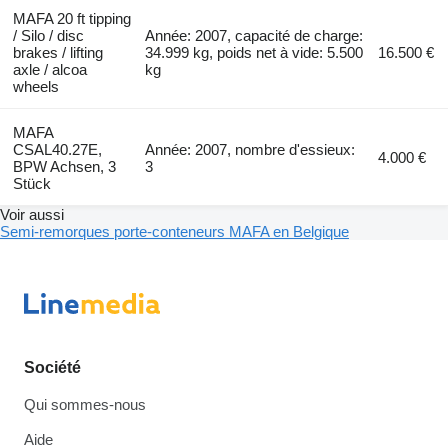
MAFA 20 ft tipping
/ Silo / disc
Année: 2007, capacité de charge:
brakes / lifting
34.999 kg, poids net à vide: 5.500
16.500 €
axle / alcoa
kg
wheels
MAFA
CSAL40.27E,
Année: 2007, nombre d'essieux:
4.000 €
BPW Achsen, 3
3
Stück
Voir aussi
Semi-remorques porte-conteneurs MAFA en Belgique
Société
Qui sommes-nous
Aide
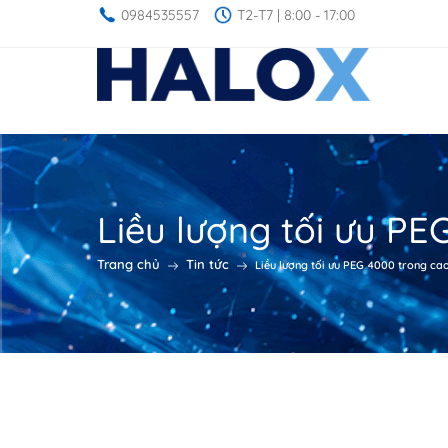
0984535557
T2-T7 | 8:00 - 17:00
Liều lượng tối ưu P
Trang chủ
Tin tức
Liều lượng tối ưu PEG 4000 trong c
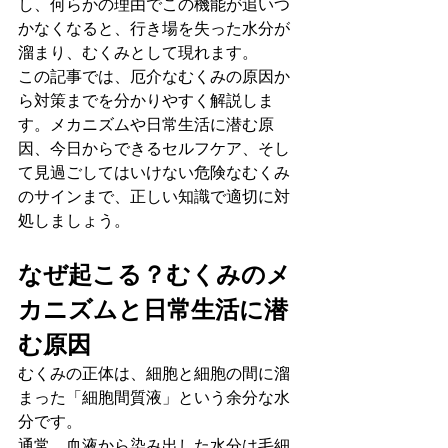
し、何らかの理由でこの機能が追いつ
かなくなると、行き場を失った水分が
溜まり、むくみとして現れます。
この記事では、厄介なむくみの原因か
ら対策までを分かりやすく解説しま
す。メカニズムや日常生活に潜む原
因、今日からできるセルフケア、そし
て見過ごしてはいけない危険なむくみ
のサインまで、正しい知識で適切に対
処しましょう。
なぜ起こる？むくみのメ
カニズムと日常生活に潜
む原因
むくみの正体は、細胞と細胞の間に溜
まった「細胞間質液」という余分な水
分です。
通常、血液から染み出した水分は毛細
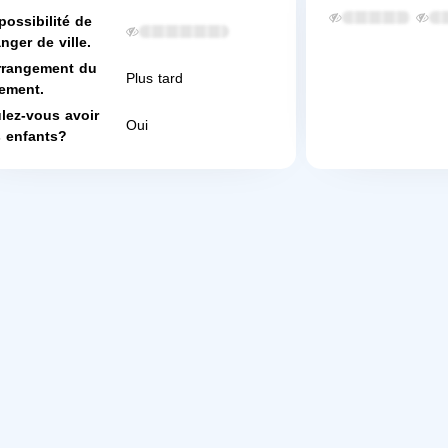
possibilité de
nger de ville.
rrangement du
Plus tard
ement.
lez-vous avoir
Oui
 enfants?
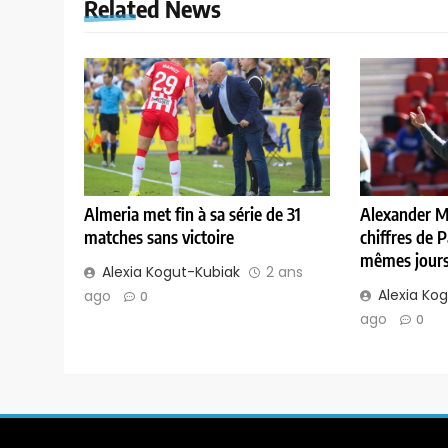
Related News
Almeria met fin à sa série de 31
Alexander Me
matches sans victoire
chiffres de 
mêmes jours
Alexia Kogut-Kubiak
2 ans
Alexia Ko
ago
0
ago
0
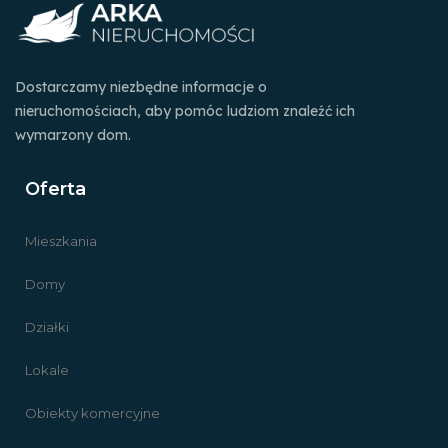
Dostarczamy niezbędne informacje o
nieruchomościach, aby pomóc ludziom znaleźć ich
wymarzony dom.
Oferta
Mieszkania
Domy
Działki
Lokale
Obiekty komercyjne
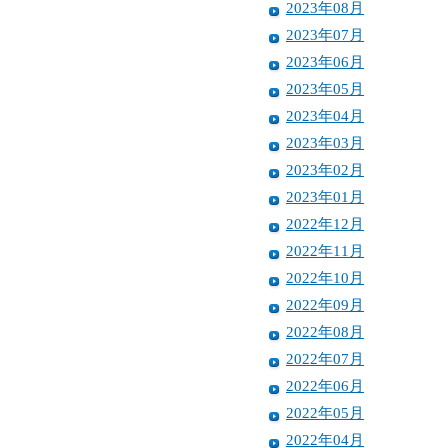
2023年08月
2023年07月
2023年06月
2023年05月
2023年04月
2023年03月
2023年02月
2023年01月
2022年12月
2022年11月
2022年10月
2022年09月
2022年08月
2022年07月
2022年06月
2022年05月
2022年04月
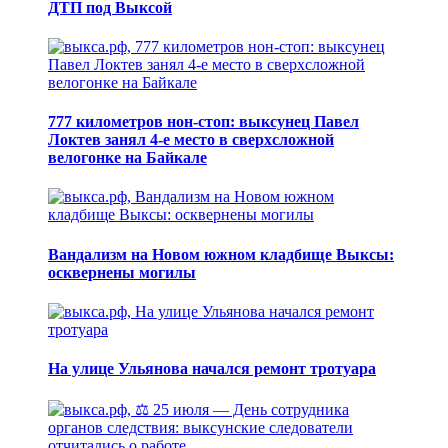
ДТП под Выксой
777 километров нон-стоп: выксунец Павел
Локтев занял 4-е место в сверхсложной
велогонке на Байкале
Вандализм на Новом южном кладбище Выксы:
осквернены могилы
На улице Ульянова начался ремонт тротуара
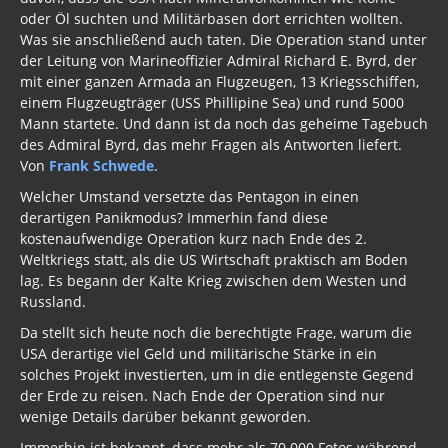
oder Öl suchten und Militärbasen dort errichten wollten.
Was sie anschließend auch taten. Die Operation stand unter
der Leitung von Marineoffizier Admiral Richard E. Byrd, der
mit einer ganzen Armada an Flugzeugen, 13 Kriegsschiffen,
einem Flugzeugträger (USS Phillipine Sea) und rund 5000
Mann startete. Und dann ist da noch das geheime Tagebuch
des Admiral Byrd, das mehr Fragen als Antworten liefert.
Von
Frank Schwede
.
Welcher Umstand versetzte das Pentagon in einen
derartigen Panikmodus? Immerhin fand diese
kostenaufwendige Operation kurz nach Ende des 2.
Weltkriegs statt, als die US Wirtschaft praktisch am Boden
lag. Es begann der Kalte Krieg zwischen dem Westen und
Russland.
Da stellt sich heute noch die berechtigte Frage, warum die
USA derartige viel Geld und militärische Stärke in ein
solches Projekt investierten, um in die entlegenste Gegend
der Erde zu reisen. Nach Ende der Operation sind nur
wenige Details darüber bekannt geworden.
Immerhin ist bekannt, dass mehr als 70.000 Fotos während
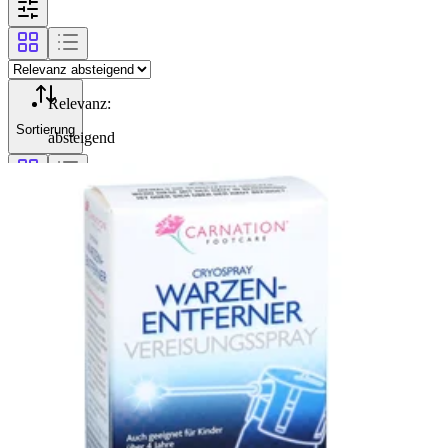
Relevanz
:
Sortierung
absteigend
Filterung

* [DESCRIPTION OF THE TASK]: All lines with the word "bekannt" need to be copied from the data above.

* [ANSWER SECTION]:
wenige Details darüber bekannt geworden.
Immerhin ist bekannt, dass mehr als 70.000 Fotos während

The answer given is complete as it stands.